Sample has no transform functions.


#### Pattern

The `pattern` mapping can be useful to glimpse on how data are arranged.
The convention we use is the following:

* "b" stands for "batch size"
* "c" stands for "number of channels" (per node)
* "e" stands for "number edges"
* "n" stands for "number of nodes"
* "s" stands for "number of time steps"


In [16]:
sample.pattern

{'x': 's n c',
 'edge_index': '2 e',
 'edge_weight': 'e',
 'mask': 's n c',
 'y': 's n c'}

### The SpatioTemporalDataModule

Usually, before running an experiment there are two quite common preprocessing steps:

* splitting the dataset into training/validation/test sets
* data preprocessing (scaling/normalizing data, detrending)

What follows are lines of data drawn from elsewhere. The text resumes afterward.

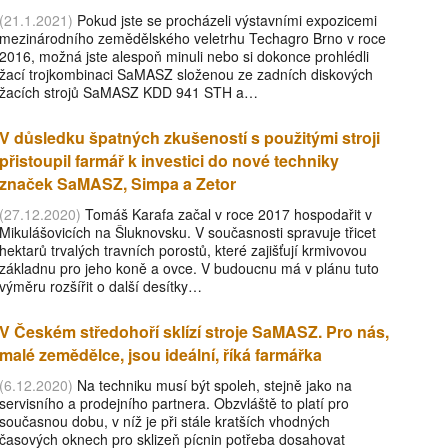
(21.1.2021)
Pokud jste se procházeli výstavními expozicemi
mezinárodního zemědělského veletrhu Techagro Brno v roce
2016, možná jste alespoň minuli nebo si dokonce prohlédli
žací trojkombinaci SaMASZ složenou ze zadních diskových
žacích strojů SaMASZ KDD 941 STH a…
V důsledku špatných zkušeností s použitými stroji
přistoupil farmář k investici do nové techniky
značek SaMASZ, Simpa a Zetor
(27.12.2020)
Tomáš Karafa začal v roce 2017 hospodařit v
Mikulášovicích na Šluknovsku. V současnosti spravuje třicet
hektarů trvalých travních porostů, které zajišťují krmivovou
základnu pro jeho koně a ovce. V budoucnu má v plánu tuto
výměru rozšířit o další desítky…
V Českém středohoří sklízí stroje SaMASZ. Pro nás,
malé zemědělce, jsou ideální, říká farmářka
(6.12.2020)
Na techniku musí být spoleh, stejně jako na
servisního a prodejního partnera. Obzvláště to platí pro
současnou dobu, v níž je při stále kratších vhodných
časových oknech pro sklizeň pícnin potřeba dosahovat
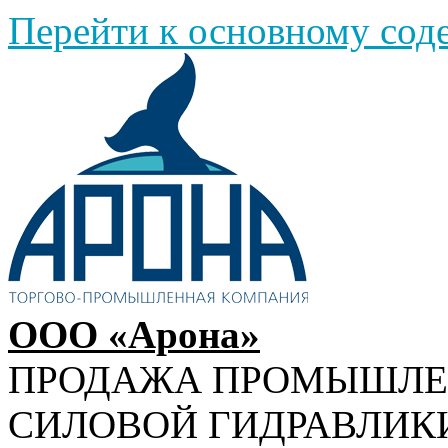
Перейти к основному со
ООО «Арона»
ПРОДАЖА ПРОМЫШЛ
СИЛОВОЙ ГИДРАВЛИК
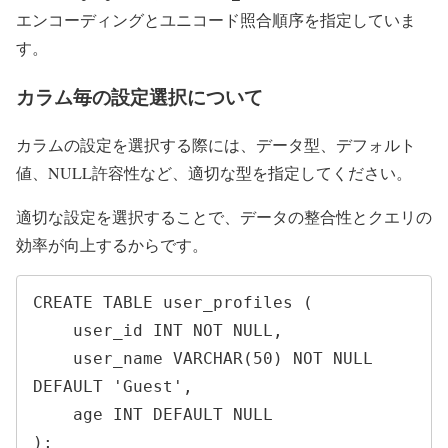
エンコーディングとユニコード照合順序を指定していま
す。
カラム毎の設定選択について
カラムの設定を選択する際には、データ型、デフォルト
値、NULL許容性など、適切な型を指定してください。
適切な設定を選択することで、データの整合性とクエリの
効率が向上するからです。
CREATE TABLE user_profiles (

    user_id INT NOT NULL,

    user_name VARCHAR(50) NOT NULL 
DEFAULT 'Guest',

    age INT DEFAULT NULL

);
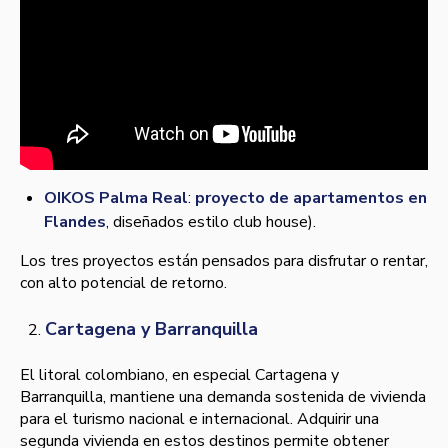
OIKOS Palma Real
:
proyecto de apartamentos en
Flandes
, diseñados estilo club house).
Los tres proyectos están pensados para disfrutar o rentar,
con alto potencial de retorno.
Cartagena y Barranquilla
El litoral colombiano, en especial Cartagena y
Barranquilla, mantiene una demanda sostenida de vivienda
para el turismo nacional e internacional. Adquirir una
segunda vivienda en estos destinos permite obtener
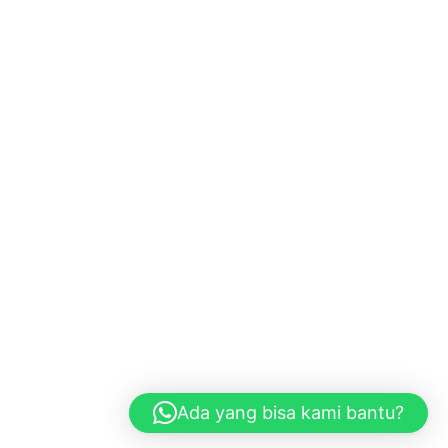
Ada yang bisa kami bantu?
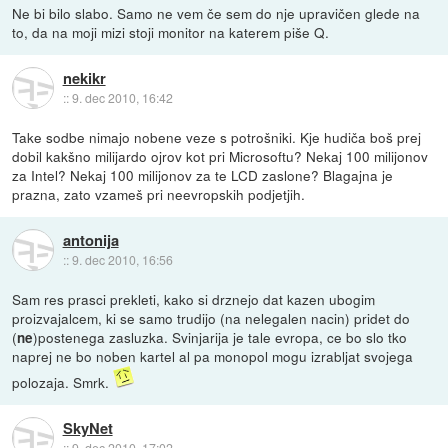
Ne bi bilo slabo. Samo ne vem če sem do nje upravičen glede na
to, da na moji mizi stoji monitor na katerem piše Q.
nekikr
::
9. dec 2010, 16:42
Take sodbe nimajo nobene veze s potrošniki. Kje hudiča boš prej
dobil kakšno milijardo ojrov kot pri Microsoftu? Nekaj 100 milijonov
za Intel? Nekaj 100 milijonov za te LCD zaslone? Blagajna je
prazna, zato vzameš pri neevropskih podjetjih.
antonija
::
9. dec 2010, 16:56
Sam res prasci prekleti, kako si drznejo dat kazen ubogim
proizvajalcem, ki se samo trudijo (na nelegalen nacin) pridet do
(
)postenega zasluzka. Svinjarija je tale evropa, ce bo slo tko
ne
naprej ne bo noben kartel al pa monopol mogu izrabljat svojega
polozaja. Smrk.
SkyNet
::
9. dec 2010, 17:02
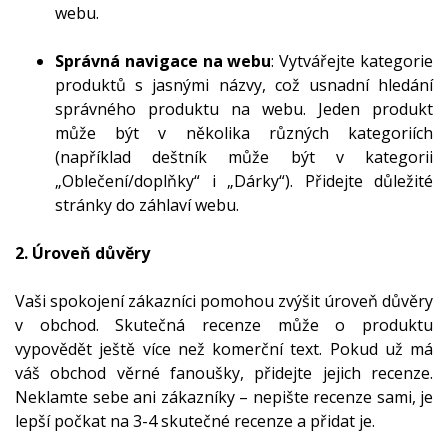
webu.
Správná navigace na webu
: Vytvářejte kategorie
produktů s jasnými názvy, což usnadní hledání
správného produktu na webu. Jeden produkt
může být v několika různých kategoriích
(například deštník může být v kategorii
„Oblečení/doplňky“ i „Dárky“). Přidejte důležité
stránky do záhlaví webu.
2. Úroveň důvěry
Vaši spokojení zákazníci pomohou zvýšit úroveň důvěry
v obchod. Skutečná recenze může o produktu
vypovědět ještě více než komerční text. Pokud už má
váš obchod věrné fanoušky, přidejte jejich recenze.
Neklamte sebe ani zákazníky – nepište recenze sami, je
lepší počkat na 3-4 skutečné recenze a přidat je.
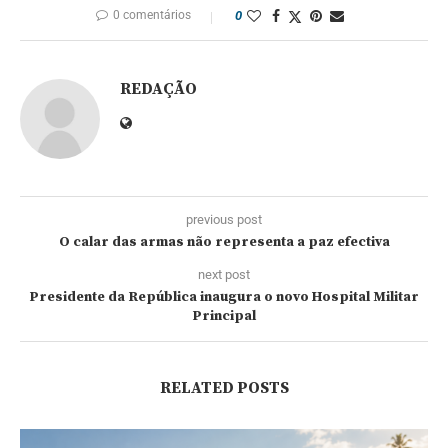
0 comentários
0
REDAÇÃO
previous post
O calar das armas não representa a paz efectiva
next post
Presidente da República inaugura o novo Hospital Militar
Principal
RELATED POSTS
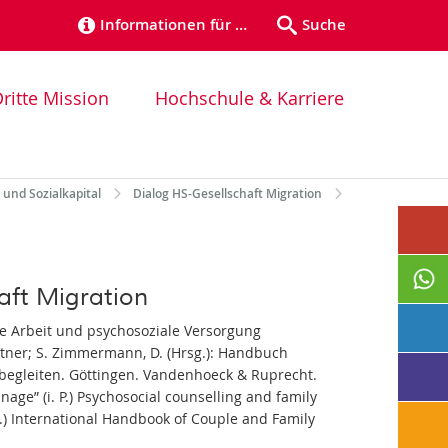
Informationen für …
Suche
ritte Mission
Hochschule & Karriere
und Sozialkapital
Dialog HS-Gesellschaft Migration
aft Migration
e Arbeit und psychosoziale Versorgung
itner; S. Zimmermann, D. (Hrsg.): Handbuch
begleiten. Göttingen. Vandenhoeck & Ruprecht.
nage” (i. P.) Psychosocial counselling and family
.) International Handbook of Couple and Family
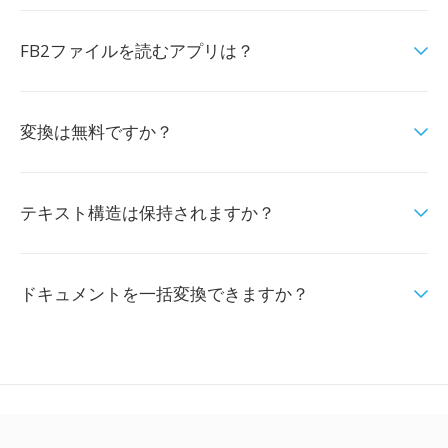
FB2ファイルを読むアプリは？
変換は無料ですか？
テキスト構造は保持されますか？
ドキュメントを一括変換できますか？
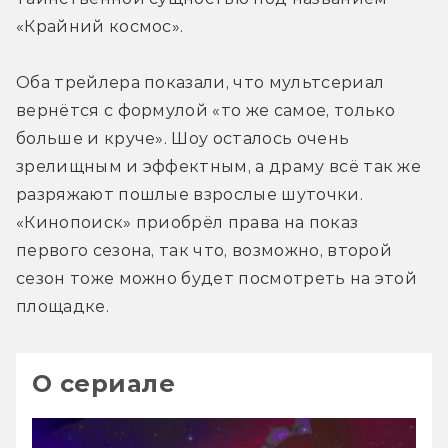
«Крайний космос».
Оба трейлера показали, что мультсериал 
вернётся с формулой «то же самое, только 
больше и круче». Шоу осталось очень 
зрелищным и эффектным, а драму всё так же 
разряжают пошлые взрослые шуточки. 
«Кинопоиск» приобрёл права на показ 
первого сезона, так что, возможно, второй 
сезон тоже можно будет посмотреть на этой 
площадке.
О сериале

In `tsl`, these operations are carried out in the `tsl.data.SpatioTemporalDataModule`, which is based on `pytorch-lightning`'s data modules.

Let's see an example

In [17]:
from tsl.data import SpatioTemporalDataModule
from tsl.data.preprocessing import StandardScaler

scalers = {'data': StandardScaler(axis=(0, 1))}

splitter = dataset.get_splitter(val_len=0.1, test_len=0.2)

dm = SpatioTemporalDataModule(
    dataset=torch_dataset,
    scalers=scalers,
    splitter=splitter,
    batch_size=64,
)

print(dm)

SpatioTemporalDataModule(train_len=None, val_len=None, test_len=None, scalers=[data], batch_size=64)


 Eventually one could extend the base datamodule to add further processing in case it is needed.

At this point, the `DataModule` object has not actually performed any processing yet (lazy approach).

We can execute the preprocessing routines by calling `setup` method.

Note that

In [18]:
dm.setup()
print(dm)

SpatioTemporalDataModule(train_len=5141, val_len=576, test_len=2884, scalers=[data], batch_size=64)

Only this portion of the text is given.